§ **THE TASK**: Please give the count of lines below with the string "justo" in them, and no other words.

[Data excerpts]
***

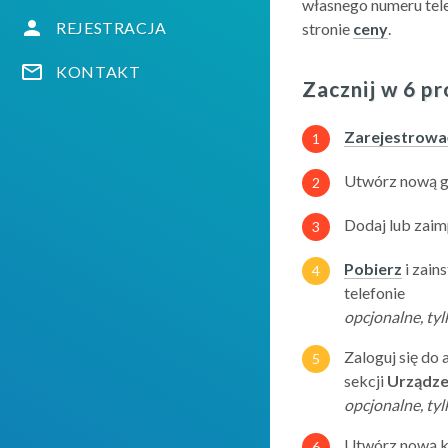
własnego numeru tele
REJESTRACJA
stronie
ceny
.
KONTAKT
Zacznij w 6 p
Zarejestrowa
1
Utwórz nową gr
2
Dodaj lub zaim
3
Pobierz
 i zain
4
telefonie
opcjonalne, tyl
Zaloguj się do a
5
sekcji 
Urządze
opcjonalne, tyl
Utwórz nową k
6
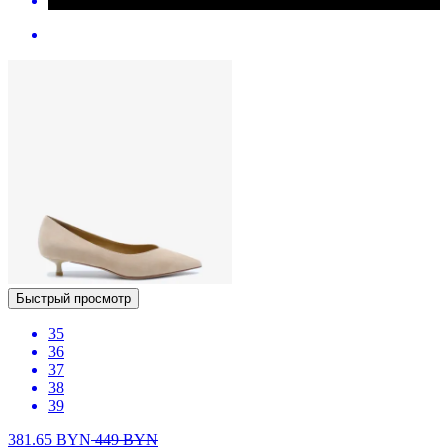
Быстрый просмотр
35
36
37
38
39
381.65
BYN
449
BYN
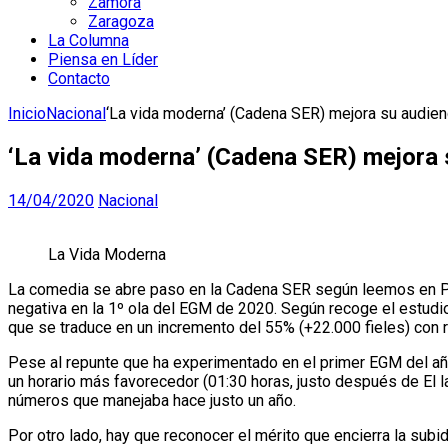
Zamora
Zaragoza
La Columna
Piensa en Líder
Contacto
Inicio
Nacional
‘La vida moderna’ (Cadena SER) mejora su audien
‘La vida moderna’ (Cadena SER) mejora 
14/04/2020
Nacional
La Vida Moderna
La comedia se abre paso en la Cadena SER según leemos en PR
negativa en la 1º ola del EGM de 2020. Según recoge el estudi
que se traduce en un incremento del 55% (+22.000 fieles) con r
Pese al repunte que ha experimentado en el primer EGM del añ
un horario más favorecedor (01:30 horas, justo después de El l
números que manejaba hace justo un año.
Por otro lado, hay que reconocer el mérito que encierra la subi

***

§ **REPLY TO THE TASK**: 2